Et plus fondamentalement encore, l'acte de copier recule et la diffusion en flux se généralise, pensons aux succès et aux taux de croissance de Deezer, Spotify, de la télévision de rattrapage, de la VOD, de Youtube, de Dailymotion.
Sans aucun doute, « COPIA PRIVA DELENDA EST »
2. Juridiquement ensuite,
Les 25% de cette taxe affecté aux initiatives culturelles, alors que le droit le dit clairement, la compensation équitable doit uniquement réparer un manque de rémunération pour copie, ce système n'est pas durable.
Encore une fois, « COPIA PRIVA DELENDA EST »
3. Enfin, nous voulons prendre date pour moderniser le rendement de la pompe de cette taxe.
Selon les estimations les plus justes sur les 189 millions collectés, seulement 100 millions sont redistribués et encore de manière opaque et contestable.

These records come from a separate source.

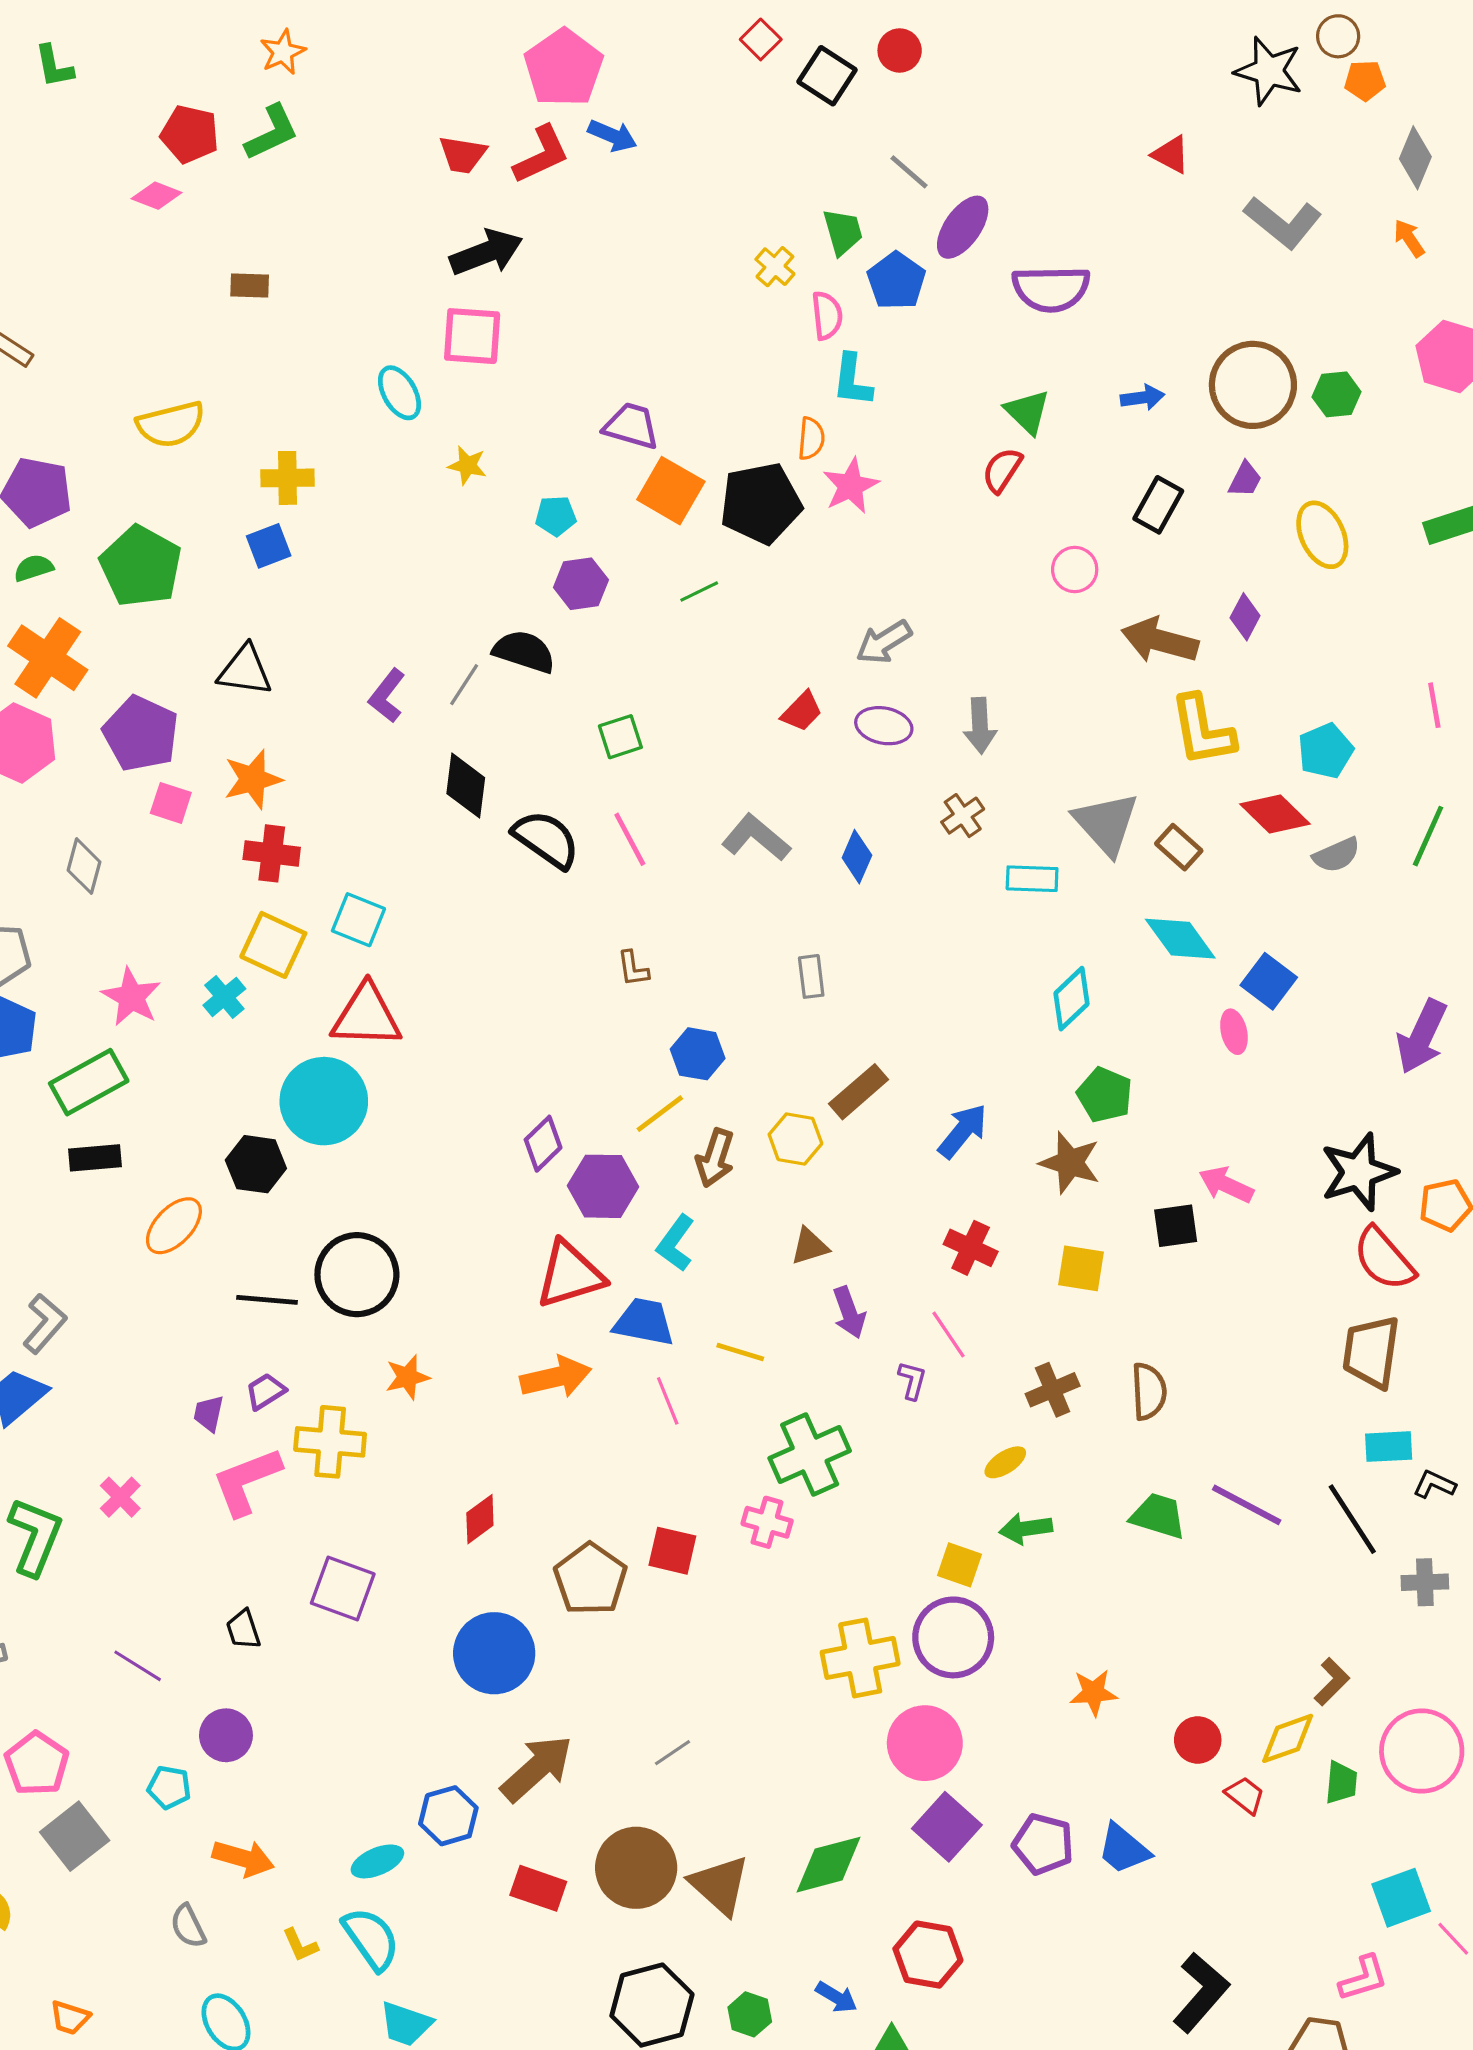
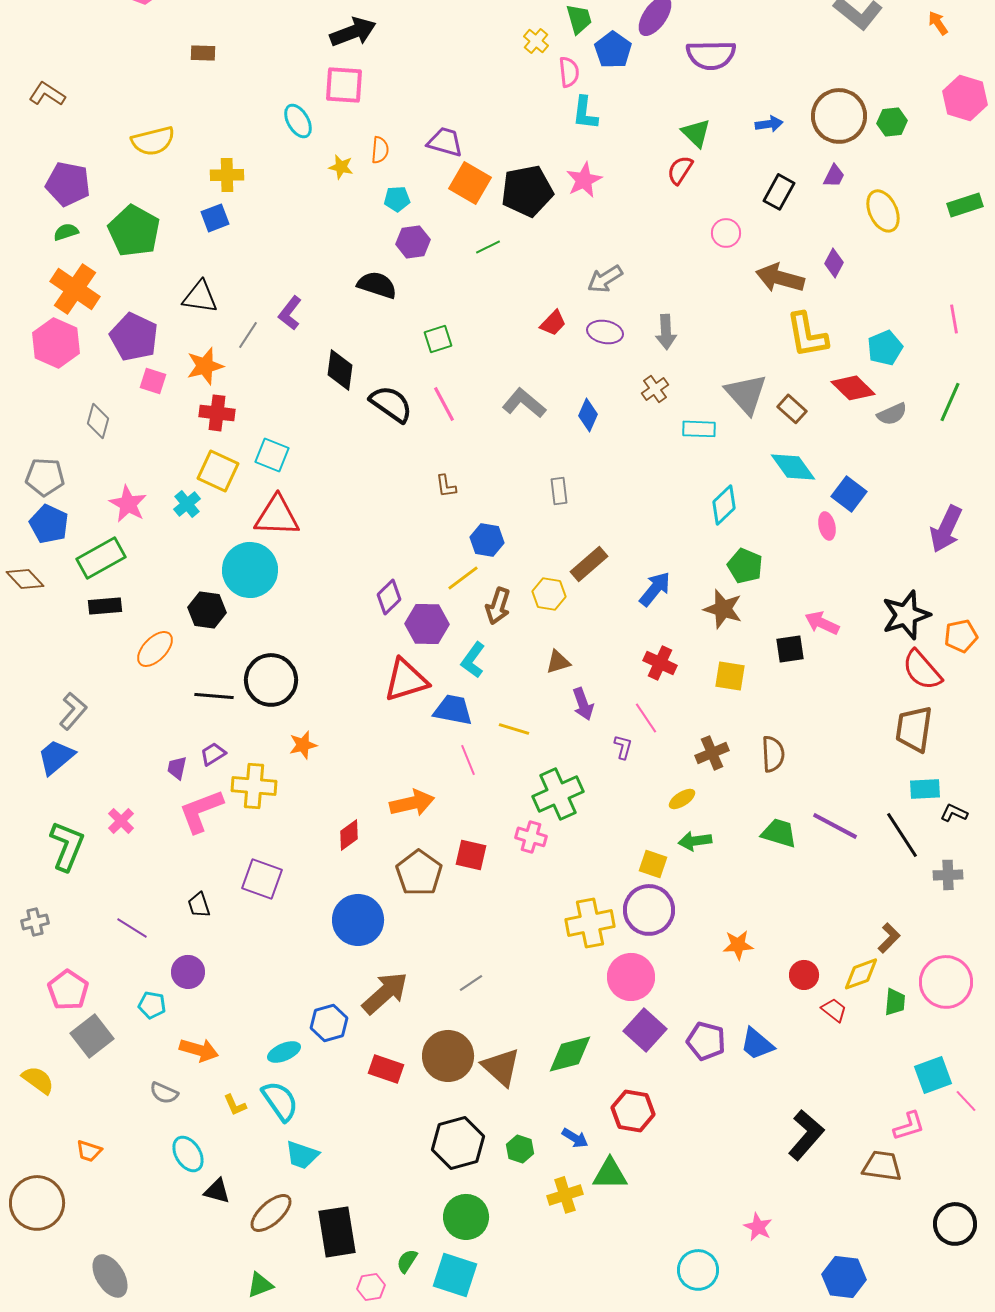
orange semicircle: (811, 439) -> (380, 150), moved
gray line: (464, 685) -> (248, 335), moved
orange arrow: (556, 1377) -> (412, 803), moved
gray semicircle: (188, 1926) -> (164, 1093), turned -40

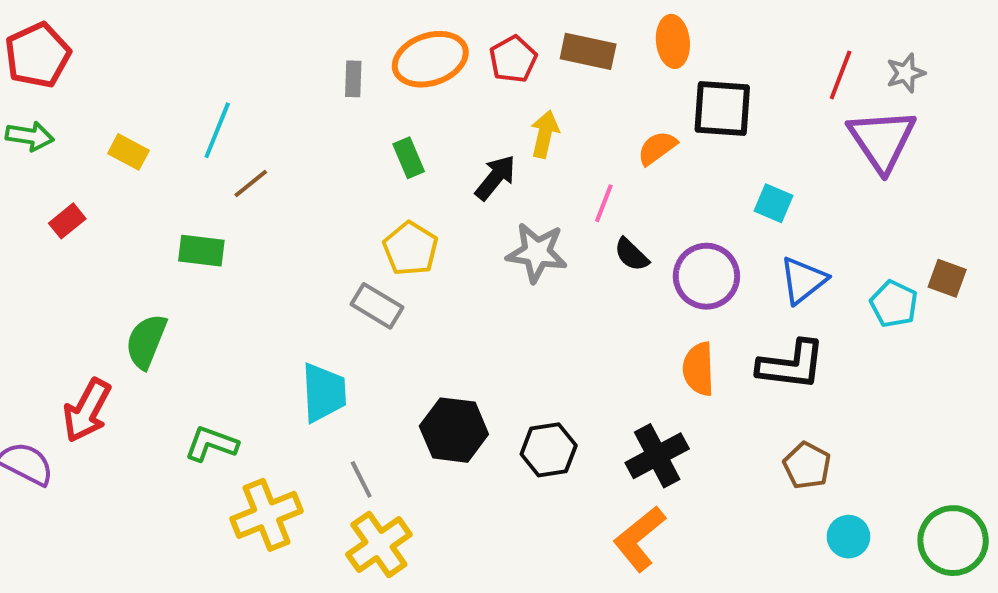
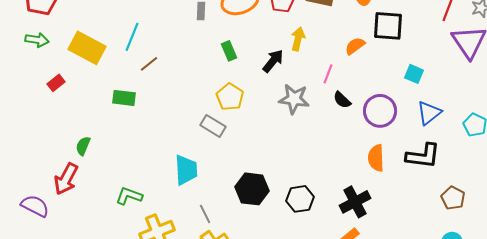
yellow rectangle: (128, 152) -> (87, 48), size x1.8
green semicircle: (146, 341) -> (83, 146), moved, size x0.7
brown pentagon: (807, 466) -> (453, 198), moved

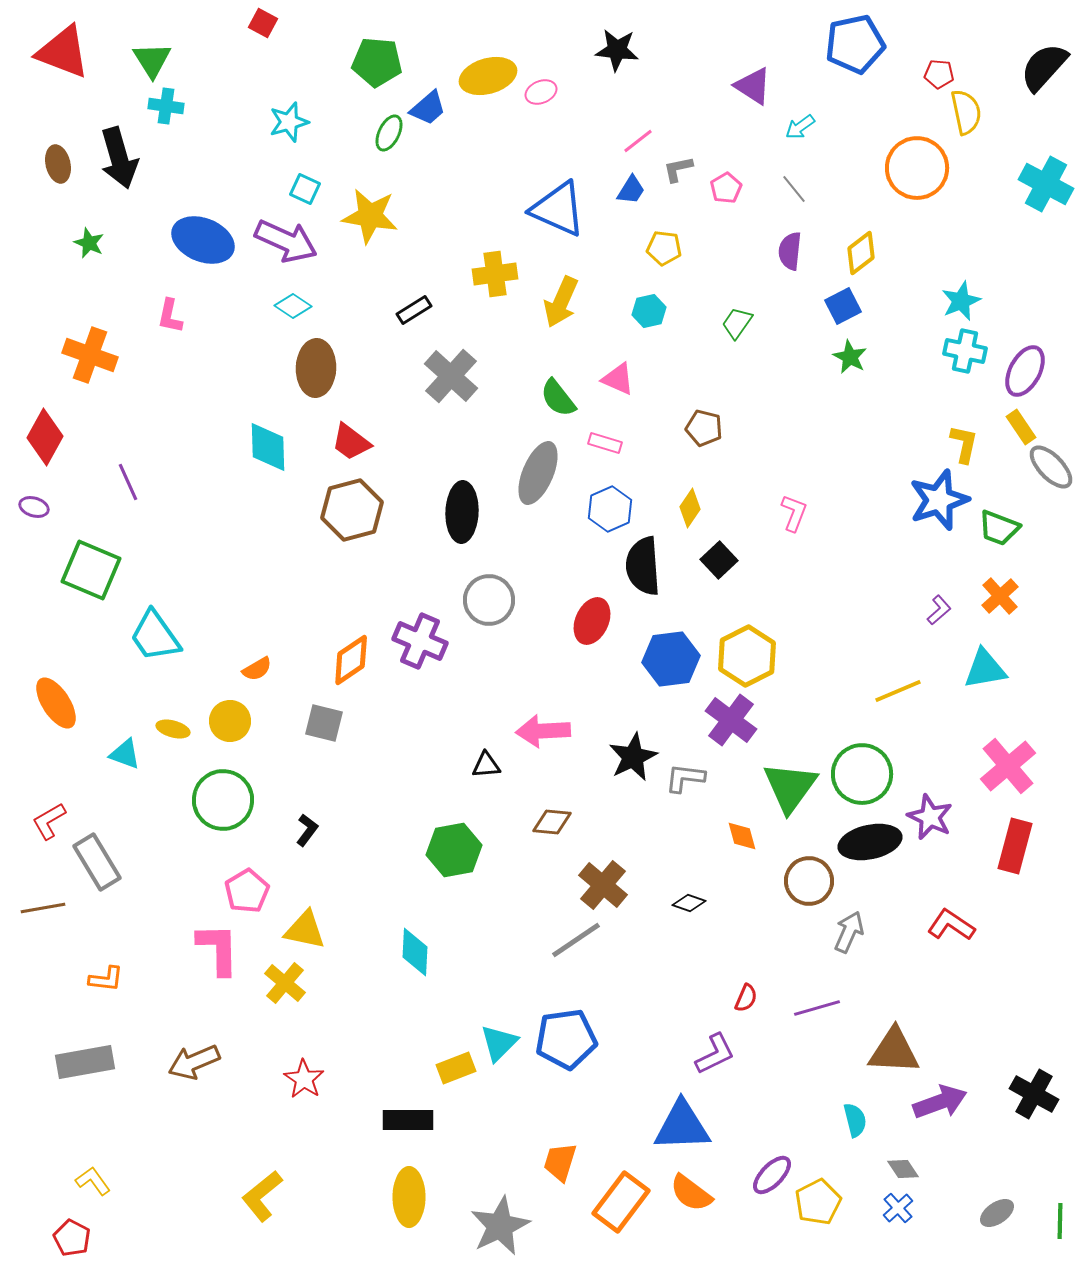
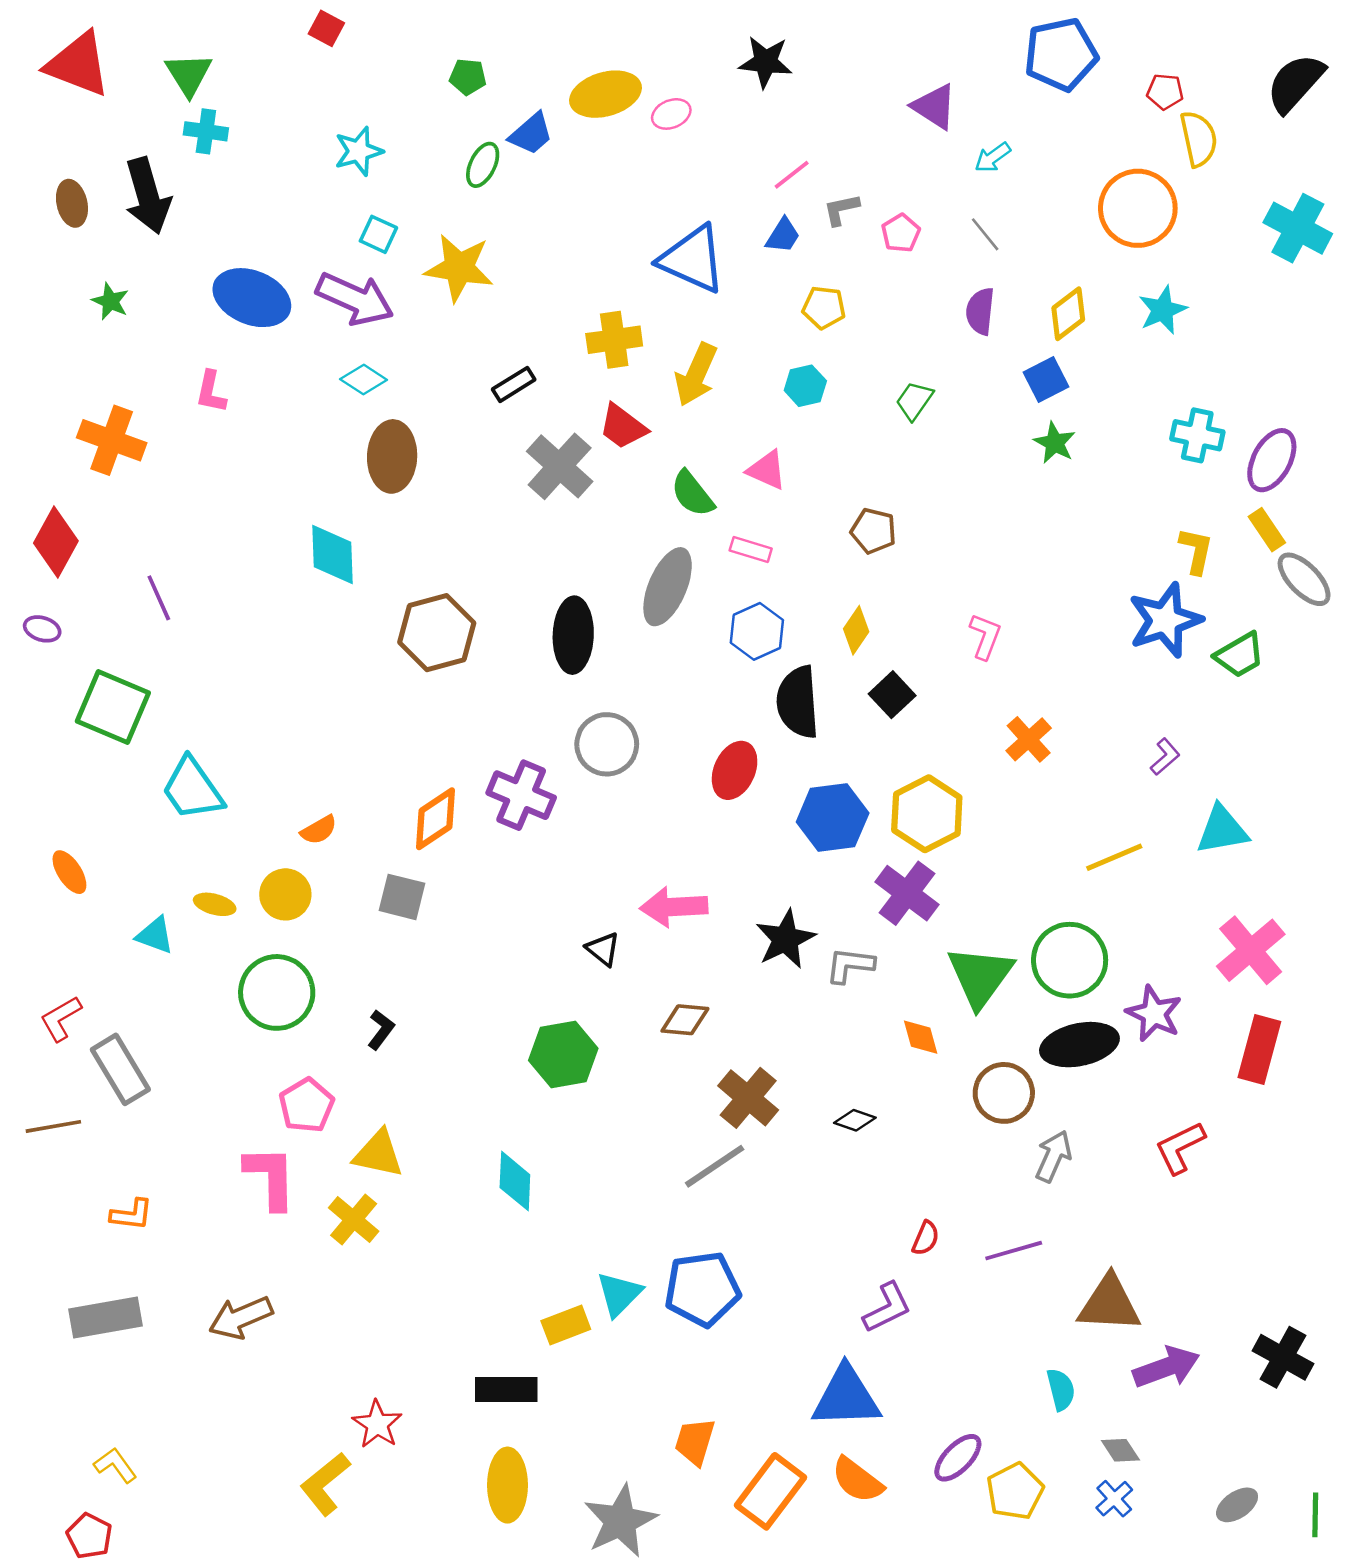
green pentagon: (377, 62) -> (468, 77), size x0.6
cyan star: (961, 301) -> (1163, 310), moved
red trapezoid: (351, 442) -> (623, 427), moved
green trapezoid: (999, 528) -> (1240, 655), turned -51
orange cross: (1000, 596) -> (1029, 739), moved
orange ellipse: (56, 703) -> (69, 872), size x0.7
black triangle: (486, 765) -> (603, 949), turned 44
red L-shape: (951, 925) -> (1180, 1148), turned -60
red star: (304, 1079) -> (377, 1424), moved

Définitivement, « COPIA PRIVA DELENDA EST »
Toutes ces raisons appellent une reforme urgente d'ensemble, une réforme qui ne pourra pas être bâtie sans les autres volets du financement de la culture à l'ère du numérique.
Nous sommes ici pour prendre date, parce que nous ne pourrons pas éviter les autres volets de la propriété intellectuelle, sans vouloir aborder le sujet hadopi.
Entendons nous bien, nous avons devant nous, et ce sera sans doute une des responsabilité des parlementaires de la prochaine législature, nous avons devant nous le chantier de la législation sur la protection de la propriété intellectuelle à l'ère du numérique, pour asseoir un nouveau financement pour les ayants droits.
« COPIA PRIVA DELENDA EST », le concept de copie privée est mort, mais ce qui ne l'est pas, c'est la participation des industriels du numérique au financement de la culture, et encore faudra-t-il le baser sur les pratiques courantes plus que sur un acte de copie qui deviendra éphémère voire fictif.
Monsieur le Ministre, le groupe Nouveau centre votera dans sa majorité pour ce projet de loi, mais à titre personnel je m'abstiendrai parce ce que je suis sceptique sur l'efficacité a court terme de cette loi rustine.
Citation
Le web permet de citer ses sources, tout le monde n'a pas lu Astérix.
http://fr.wikipedia.org/wiki/Delenda_Carthago
J'avoue avoir du mal à filer la métaphore jusqu'au bout.
La taxe pour la copie privée est une aberration, sur la forme.